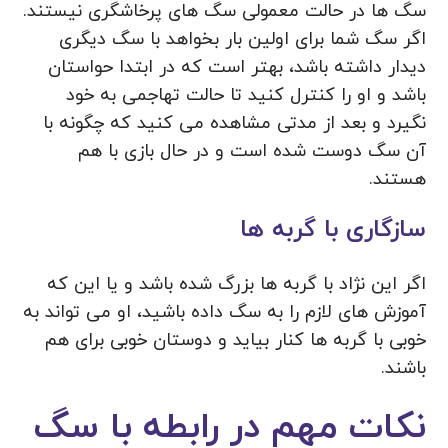
سگ ها در حالت معمولی سگ های پرخاشگری نیستند.
اگر سگ شما برای اولین بار بخواهد با سگ دیگری
دیدار داشته باشد، بهتر است که در ابتدا حواستان
باشد و او را کنترل کنید تا حالت تهاجمی به خود
نگیرد و بعد از مدتی مشاهده می کنید که چگونه با
آن سگ دوست شده است و در حال بازی با هم
هستند.
سازگاری با گربه ها
اگر این نژاد با گربه ها بزرگ شده باشد و یا این که
آموزش های لازم را به سگ داده باشید، او می تواند به
خوبی با گربه ها کنار بیاید و دوستان خوبی برای هم
باشند.
نکات مهم در رابطه با سگ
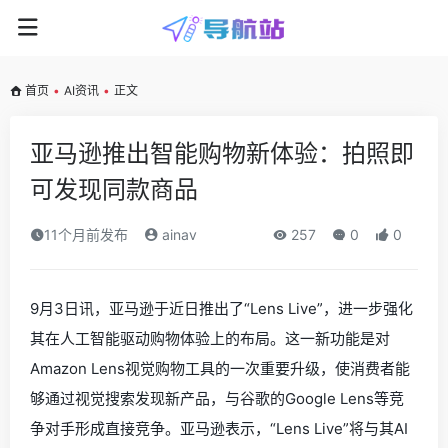
首页
•
AI资讯
•
正文
亚马逊推出智能购物新体验：拍照即
可发现同款商品
11个月前发布
ainav
257
0
0
9月3日讯，亚马逊于近日推出了“Lens Live”，进一步强化
其在人工智能驱动购物体验上的布局。这一新功能是对
Amazon Lens视觉购物工具的一次重要升级，使消费者能
够通过视觉搜索发现新产品，与谷歌的Google Lens等竞
争对手形成直接竞争。亚马逊表示，“Lens Live”将与其AI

» WHAT IS NEEDED
Repeat the listing exactly, pictures excluded.

» RESULT OF THIS TASK
سگ ها در حالت معمولی سگ های پرخاشگری نیستند.
اگر سگ شما برای اولین بار بخواهد با سگ دیگری
دیدار داشته باشد، بهتر است که در ابتدا حواستان
باشد و او را کنترل کنید تا حالت تهاجمی به خود
نگیرد و بعد از مدتی مشاهده می کنید که چگونه با
آن سگ دوست شده است و در حال بازی با هم
هستند.
سازگاری با گربه ها
اگر این نژاد با گربه ها بزرگ شده باشد و یا این که
آموزش های لازم را به سگ داده باشید، او می تواند به
خوبی با گربه ها کنار بیاید و دوستان خوبی برای هم
باشند.
نکات مهم در رابطه با سگ
首页
•
AI资讯
•
正文
亚马逊推出智能购物新体验：拍照即
可发现同款商品
11个月前发布
ainav
257
0
0
9月3日讯，亚马逊于近日推出了“Lens Live”，进一步强化
其在人工智能驱动购物体验上的布局。这一新功能是对
Amazon Lens视觉购物工具的一次重要升级，使消费者能
够通过视觉搜索发现新产品，与谷歌的Google Lens等竞
争对手形成直接竞争。亚马逊表示，“Lens Live”将与其AI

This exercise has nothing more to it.